Q: Should companies operating in Southeast Asia adopt EU CSRD standards preemptively? A: Companies with European customers, investors, or supply chain relationships should align with CSRD requirements regardless of local mandates. For companies with purely domestic or intra-ASEAN operations, adopting ISSB standards (which ASEAN exchanges are converging toward) provides adequate coverage without the additional complexity of EU-specific requirements like double materiality assessments.

Q: How do ASEAN taxonomies treat fossil fuel transition activities differently from the EU Taxonomy? A: The ASEAN Taxonomy includes explicit transition pathways for natural gas and coal efficiency improvements under defined conditions, whereas the EU Taxonomy generally excludes most fossil fuel activities. This reflects ASEAN's higher fossil fuel dependence and development priorities. Companies should disclose which taxonomy they reference and explain transition pathway assumptions.
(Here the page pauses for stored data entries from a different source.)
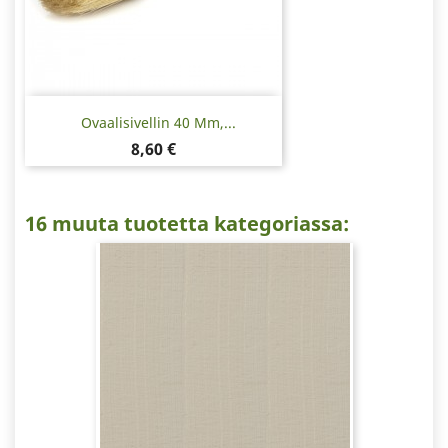
Ovaalisivellin 40 Mm,...
Hinta
8,60 €
16 muuta tuotetta kategoriassa:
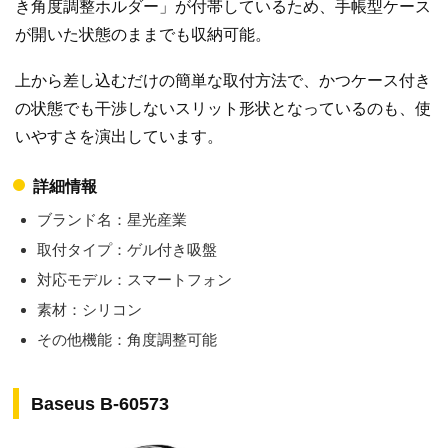
き角度調整ホルダー」が付帯しているため、手帳型ケース
が開いた状態のままでも収納可能。
上から差し込むだけの簡単な取付方法で、かつケース付き
の状態でも干渉しないスリット形状となっているのも、使
いやすさを演出しています。
詳細情報
ブランド名：星光産業
取付タイプ：ゲル付き吸盤
対応モデル：スマートフォン
素材：シリコン
その他機能：角度調整可能
Baseus B-60573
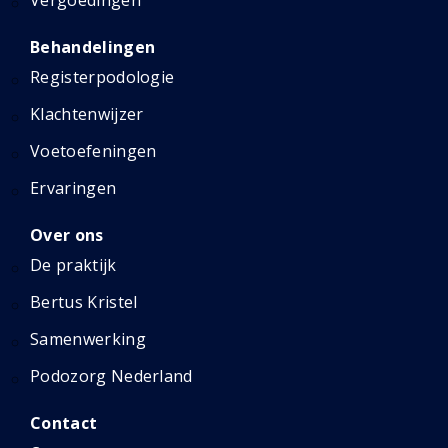
Vergoedingen
Behandelingen
Registerpodologie
Klachtenwijzer
Voetoefeningen
Ervaringen
Over ons
De praktijk
Bertus Kristel
Samenwerking
Podozorg Nederland
Contact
Q: What is the biggest practical barrier to high-quality climate disclosure in Southeast Asia? A: Data infrastructure and professional capacity. Even companies with strong governance intentions struggle to produce accurate emissions inventories due to incomplete local emissions factor databases, limited metering infrastructure, and shortages of qualified sustainability staff. Investing in data systems and training before pursuing advanced disclosure frameworks yields better outcomes than adopting sophisticated standards without underlying data quality.

Q: Are there regional assurance standards for sustainability reports in ASEAN? A: Singapore requires limited assurance for certain climate disclosures under SGX rules. Most other ASEAN markets encourage but do not mandate third-party assurance. The ACMF has recommended phased assurance requirements, and companies should anticipate mandatory limited assurance becoming standard across major ASEAN exchanges by 2028.

Sources

  • ASEAN Secretariat. (2024). ASEAN Investment Report 2024: Foreign Direct Investment and Regional Integration. Jakarta: ASEAN Secretariat.
  • ASEAN Taxonomy Board. (2023). ASEAN Taxonomy for Sustainable Finance, Version 2. Jakarta: ASEAN Capital Markets Forum.
  • Singapore Exchange. (2024). Practice Note 7.6: Climate and Sustainability Reporting. Singapore: SGX RegCo.
  • Centre for Governance and Sustainability, NUS Business School. (2024). State of Sustainability Reporting in ASEAN: Gaps, Progress, and Pathways. Singapore: NUS.
  • Climate Bonds Initiative. (2025). ASEAN Sustainable Finance: State of the Market 2024. London: Climate Bonds Initiative.
  • ASEAN Centre for Energy. (2024). ASEAN Energy Outlook, 7th Edition. Jakarta: ACE.
  • Monetary Authority of Singapore. (2024). Guidelines on Environmental Risk Management for Financial Institutions. Singapore: MAS.